No woman left behind
Despite growth in the field, there still aren’t enough reproductive psych experts to reach every woman. In 2013, Osborne began creating a national curriculum on reproductive psychiatry. “When I went to residency, I knew I’d become a reproductive psychiatrist, so I sought out extra training,” she says. “Within a couple of months afterward, almost all of my classmates called me because they encountered a pregnant patient and weren’t sure what to do. I wondered, ‘Even if people who have some education and a high-quality residency are not sure how to handle this, what’s going on in the rest of psychiatric residency? Are graduates uneducated to treat women?’”
The curriculum provides materials that any psychiatric provider can use to teach residents, self-study materials for trainees and doctors in general practice, and short exams that offer continuing medical education credit. Since 2018, the materials have been used by residency programs in family practice and obstetrics, in addition to psychiatry. Osborne’s group is also creating a certificate for those who complete all modules of the training, and expects to offer it by this summer. “We need to have some kind of accreditation or certification, just like other psychiatry specialists,” says Osborne. “But this is less urgent than making sure all trainees in psychiatry and ob-gyn get at least some training in reproductive psychiatry.”
With this education, any front-line provider could care for women with less severe conditions; for those who need more care, they can make referrals to reproductive psychiatrists. Some psychiatrists already do this for patients who are thinking about having a baby. From one meeting, the reproductive psychiatrist can create a plan for the patient to work on with her regular mental healthcare provider as she goes through pregnancy. This option can be a relief for those who cannot easily access reproductive psychiatrists or prefer to continue seeing their original psychiatrists.
Whatever the case, reproductive psychiatrists can be a resource for women going through a period of hormonal change, whether or not they have a history of mental illness. “Any major life transition can be a time when anxiety and mood changes can present,” Ackerman says. “Pregnancy and planning for pregnancy in particular can be a very vulnerable time, and a time when women first present with symptoms. We urge people to get treatment. Even if you’re not interested in medication, there are alternatives like psychotherapy.”
One of the best resources to find a trained reproductive psychiatrist is Postpartum Support International, which has branches in every state and offers referrals on its helpline. Ackerman also suggests contacting academic medical centers and psychiatry departments near you to ask if they have any reproductive psychiatry specialists.
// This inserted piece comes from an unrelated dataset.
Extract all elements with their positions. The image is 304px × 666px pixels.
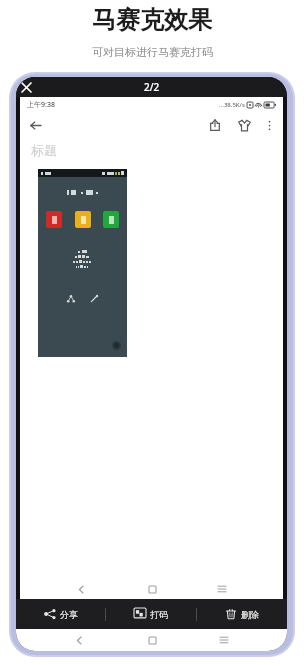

Not all reproductive psychologists and psychiatrists take insurance, so the out-of-pocket costs vary.
But even if it takes time to find an affordable provider near you and get an appointment, “it’s totally worth it, and can make a real difference in how a woman approaches a pregnancy,” Osborne says. “Patients have told me, ‘I wish I had known sooner that reproductive psychiatrists exist, because I would have made other decisions.’”
Kim appreciates how her reproductive psychologist helps with everything from considering donor eggs to little things, like helping Josh grasp why she didn’t want to go to a baby shower. “A few months ago, he would not be able to understand, and now he gets that it’s not about the other person, it’s about what my body can’t do right now,” she says. “That’s really, really wonderful.”